408 F.3d 301 (6th Cir. 2005)

UNITED STATES of America, Plaintiff-Appellant,

v.

Michael E. JACKSON, Defendant-Appellee.

No. 04-3074.

United States Court of Appeals, Sixth Circuit.

May 24, 2005

Argued: Feb. 3, 2005.

Page 302

ARGUED:

Daniel S. Goodman, United States Department of Justice, Washington, D.C., for Appellant.

Debra K. Migdal, Federal Public Defender's Office, Cleveland, Ohio, for Appellee.

ON BRIEF:

Daniel S. Goodman, United States Department of Justice, Washington, D.C., Joseph P. Schmitz, Assistant United States Attorney, Cleveland, Ohio, for Appellant.

Debra K. Migdal, Federal Public Defender's Office, Cleveland, Ohio, for Appellee.

Before: GIBBONS and SUTTON, Circuit Judges; EDGAR, Chief District Judge. [*]

OPINION

GIBBONS, Circuit Judge.

Defendant-appellee Michael E. Jackson pled guilty to one count of being a convicted felon in possession of a firearm in violation of 18 U.S.C.§ 922(g)(1).
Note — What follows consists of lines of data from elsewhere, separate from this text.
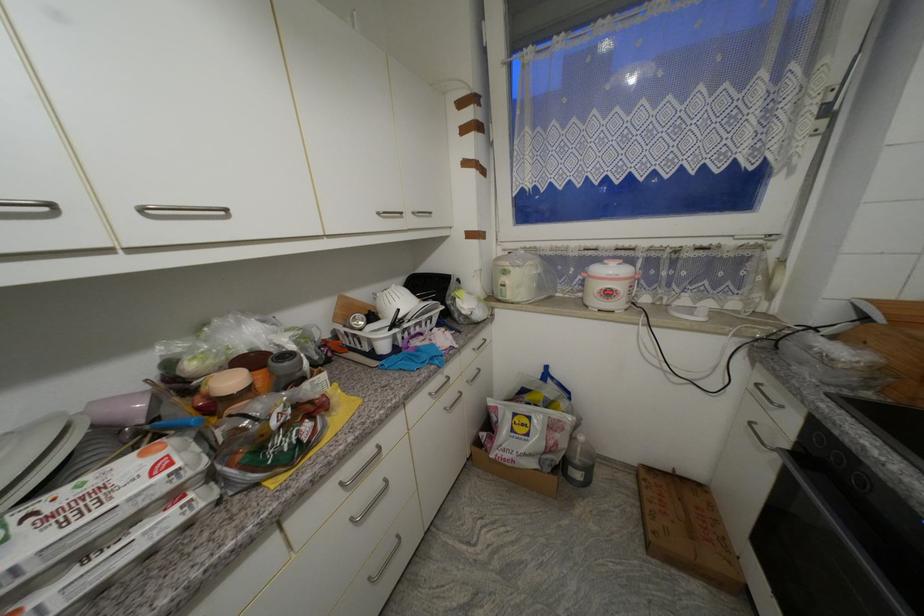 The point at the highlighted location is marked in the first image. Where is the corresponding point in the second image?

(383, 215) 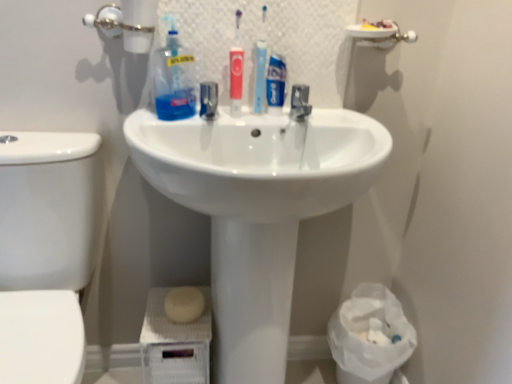 Question: From the image's perspective, is transparent plastic toothbrushes at upper center located beneath matte red toothbrush at center?

Choices:
 (A) no
 (B) yes

Answer: (A)

Question: From the image's perspective, does transparent plastic toothbrushes at upper center appear higher than matte red toothbrush at center?

Choices:
 (A) yes
 (B) no

Answer: (A)

Question: Considering the relative sizes of transparent plastic toothbrushes at upper center and matte red toothbrush at center in the image provided, is transparent plastic toothbrushes at upper center thinner than matte red toothbrush at center?

Choices:
 (A) no
 (B) yes

Answer: (B)

Question: Is transparent plastic toothbrushes at upper center oriented away from matte red toothbrush at center?

Choices:
 (A) yes
 (B) no

Answer: (A)

Question: Considering the relative sizes of transparent plastic toothbrushes at upper center and matte red toothbrush at center in the image provided, is transparent plastic toothbrushes at upper center taller than matte red toothbrush at center?

Choices:
 (A) no
 (B) yes

Answer: (B)

Question: Is transparent plastic toothbrushes at upper center closer to camera compared to matte red toothbrush at center?

Choices:
 (A) yes
 (B) no

Answer: (A)

Question: From a real-world perspective, is transparent plastic toothbrushes at upper center on white glossy sink at center?

Choices:
 (A) yes
 (B) no

Answer: (A)

Question: Could you tell me if transparent plastic toothbrushes at upper center is turned towards white glossy sink at center?

Choices:
 (A) yes
 (B) no

Answer: (B)

Question: Can you confirm if transparent plastic toothbrushes at upper center is wider than white glossy sink at center?

Choices:
 (A) no
 (B) yes

Answer: (A)

Question: Can you confirm if transparent plastic toothbrushes at upper center is smaller than white glossy sink at center?

Choices:
 (A) no
 (B) yes

Answer: (B)

Question: Are transparent plastic toothbrushes at upper center and white glossy sink at center far apart?

Choices:
 (A) yes
 (B) no

Answer: (B)

Question: Does transparent plastic toothbrushes at upper center have a larger size compared to white glossy sink at center?

Choices:
 (A) yes
 (B) no

Answer: (B)

Question: From a real-world perspective, is metallic faucet at center located beneath white plastic bag at lower right?

Choices:
 (A) no
 (B) yes

Answer: (A) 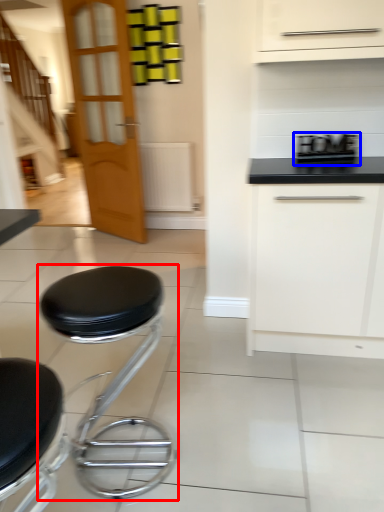 Question: Which of the following is the closest to the observer, stool (highlighted by a red box) or appliance (highlighted by a blue box)?

Choices:
 (A) stool
 (B) appliance

Answer: (A) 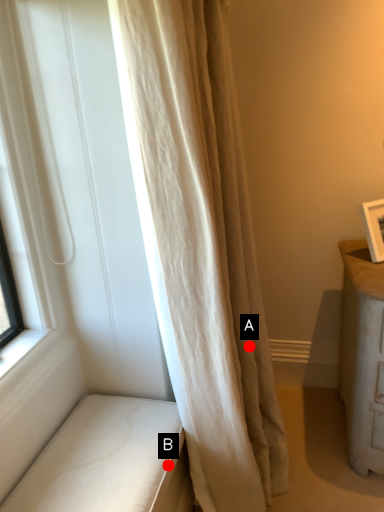 Question: Two points are circled on the image, labeled by A and B beside each circle. Which point appears farthest from the camera in this image?

Choices:
 (A) A is further
 (B) B is further

Answer: (A) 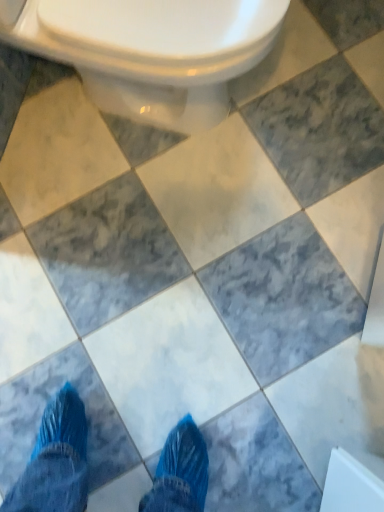 What do you see at coordinates (150, 51) in the screenshot? Image resolution: width=384 pixels, height=512 pixels. I see `white glossy toilet at upper center` at bounding box center [150, 51].

This screenshot has height=512, width=384. Identify the location of white glossy toilet at upper center. (150, 51).

The width and height of the screenshot is (384, 512). What are the coordinates of `white glossy toilet at upper center` in the screenshot? It's located at (150, 51). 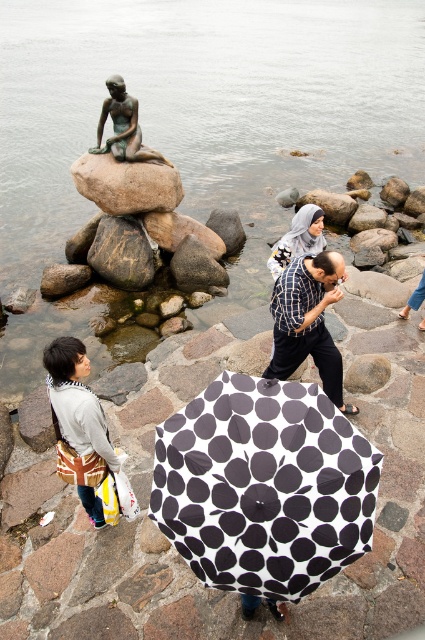 Question: Which point appears farthest from the camera in this image?

Choices:
 (A) (79, 164)
 (B) (319, 324)
 (C) (110, 77)

Answer: (A)

Question: Is gray fabric bag at lower left smaller than white textured hijab at center?

Choices:
 (A) no
 (B) yes

Answer: (A)

Question: Considering the real-world distances, which object is closest to the transparent water at statue left?

Choices:
 (A) black dotted fabric umbrella at center
 (B) gray fabric bag at lower left

Answer: (A)

Question: Is transparent water at statue left bigger than black dotted fabric umbrella at center?

Choices:
 (A) no
 (B) yes

Answer: (B)

Question: Can you confirm if transparent water at statue left is positioned to the left of white textured hijab at center?

Choices:
 (A) no
 (B) yes

Answer: (B)

Question: Among these points, which one is farthest from the camera?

The district court granted Jackson's motion for a downward departure, departing eight levels from Jackson's base offense level. The district court sentenced Jackson to three years of probation, with a special condition of six months home confinement with electronic monitoring. The government appeals the district court's sentence, arguing that the court imposed an unreasonable sentence because the district court both failed to justify the decision to vary Jackson's sentence from the applicable guidelines range as well as the extent of the variance under 18 U.S.C. § 3553(a) and also relied on factors which are considered to be either discouraged or prohibited under the now-advisory United States Sentencing Guidelines (U.S.S.G.).

For the following reasons, we vacate Jackson's sentence and remand the case to the district court for resentencing consistent with the Supreme Court's decision in United States v. Booker, --- U.S. ----, 125 S.Ct. 738, 160 L.Ed.2d 621 (2005).

I.

On the evening of January 20, 2003, Youngstown police officers observed a blue Cadillac Sedan DeVille traveling at a high rate of speed and turning without using a signal. The officers stopped the car, driven by Jackson, who explained that he was speeding because he was on his way to check on a business alarm that had gone off in the area. When the officers looked in the car, they observed the butt of a handgun sticking out from under the driver's seat. The handgun was a Hi-Point 9 mm pistol with eight rounds of live ammunition. Jackson was arrested for carrying a concealed weapon and was issued a traffic citation for failure to use his signal before turning.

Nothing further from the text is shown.